Task objective
After finding "Les roses, quant" in the data, write out its line and all following lines without change, up to and including the last one. Leave out pictures.

Stored data
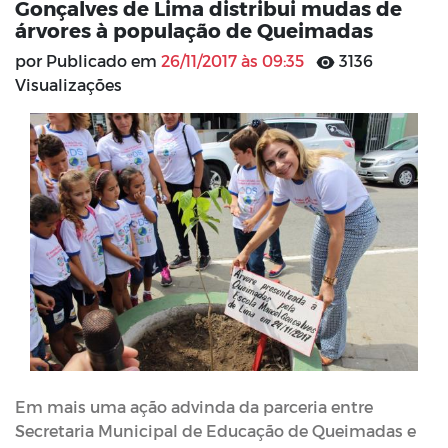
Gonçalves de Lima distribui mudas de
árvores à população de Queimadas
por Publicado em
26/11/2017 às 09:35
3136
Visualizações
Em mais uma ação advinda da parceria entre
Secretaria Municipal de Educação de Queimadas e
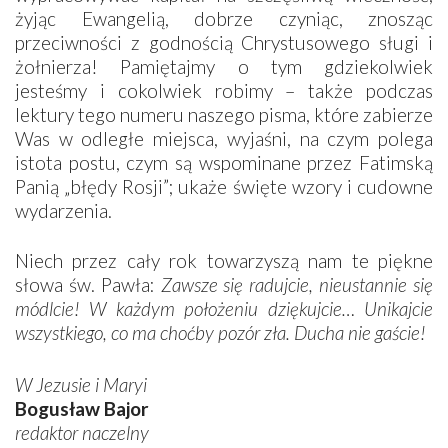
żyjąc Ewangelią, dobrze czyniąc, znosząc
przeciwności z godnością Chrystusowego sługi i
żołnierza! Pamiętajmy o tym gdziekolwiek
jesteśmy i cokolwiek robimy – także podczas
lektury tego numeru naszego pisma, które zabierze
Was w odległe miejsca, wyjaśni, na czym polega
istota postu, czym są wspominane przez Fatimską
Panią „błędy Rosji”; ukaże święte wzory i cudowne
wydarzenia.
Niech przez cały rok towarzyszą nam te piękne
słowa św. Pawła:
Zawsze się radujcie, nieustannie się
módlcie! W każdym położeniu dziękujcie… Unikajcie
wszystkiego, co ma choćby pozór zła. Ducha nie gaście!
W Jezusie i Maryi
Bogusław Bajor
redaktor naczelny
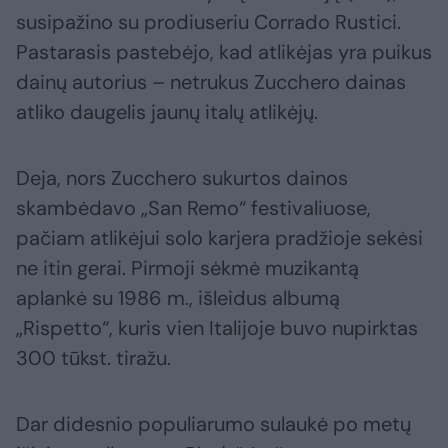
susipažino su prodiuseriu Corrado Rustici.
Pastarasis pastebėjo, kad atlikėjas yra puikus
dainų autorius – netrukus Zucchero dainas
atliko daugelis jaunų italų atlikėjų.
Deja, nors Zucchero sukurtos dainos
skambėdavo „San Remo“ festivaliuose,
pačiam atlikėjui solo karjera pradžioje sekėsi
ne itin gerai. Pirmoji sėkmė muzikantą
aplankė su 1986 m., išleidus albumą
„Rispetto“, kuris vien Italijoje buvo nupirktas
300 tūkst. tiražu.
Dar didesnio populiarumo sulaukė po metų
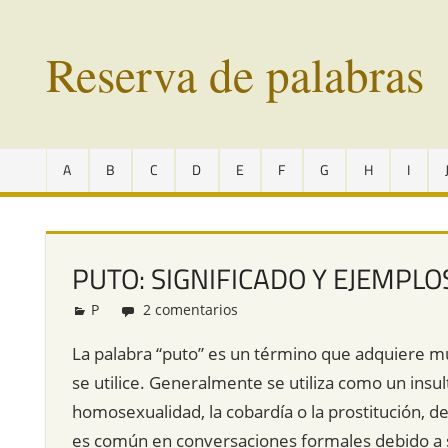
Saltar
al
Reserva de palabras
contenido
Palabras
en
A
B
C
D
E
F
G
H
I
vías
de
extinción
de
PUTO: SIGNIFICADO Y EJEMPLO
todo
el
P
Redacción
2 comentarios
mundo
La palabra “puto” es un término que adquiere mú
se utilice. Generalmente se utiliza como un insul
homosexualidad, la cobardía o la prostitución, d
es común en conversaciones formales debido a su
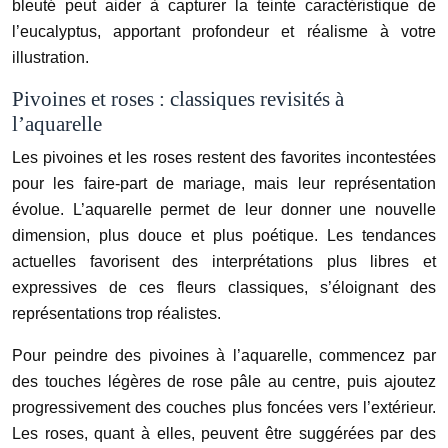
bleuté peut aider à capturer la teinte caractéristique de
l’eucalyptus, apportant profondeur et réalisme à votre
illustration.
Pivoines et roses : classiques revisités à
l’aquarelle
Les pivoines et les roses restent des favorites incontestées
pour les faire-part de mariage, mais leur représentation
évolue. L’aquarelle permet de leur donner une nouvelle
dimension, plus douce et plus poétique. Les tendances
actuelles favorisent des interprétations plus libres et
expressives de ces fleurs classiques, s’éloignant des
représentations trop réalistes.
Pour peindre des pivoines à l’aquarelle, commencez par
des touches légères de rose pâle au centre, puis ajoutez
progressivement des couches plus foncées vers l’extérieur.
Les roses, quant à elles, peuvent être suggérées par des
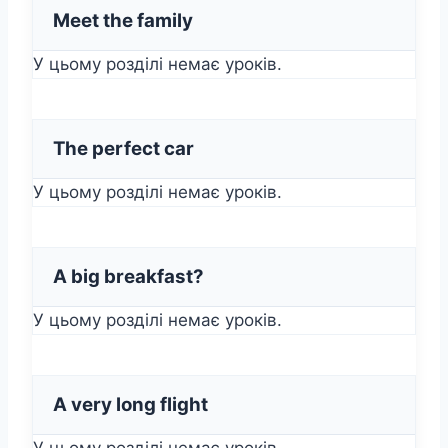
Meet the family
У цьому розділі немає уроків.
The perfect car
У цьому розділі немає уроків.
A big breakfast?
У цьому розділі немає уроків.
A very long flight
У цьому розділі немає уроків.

Exercise solution
Les roses, quant à elles, peuvent être suggérées par des
Meet the family
У цьому розділі немає уроків.
The perfect car
У цьому розділі немає уроків.
A big breakfast?
У цьому розділі немає уроків.
A very long flight
У цьому розділі немає уроків.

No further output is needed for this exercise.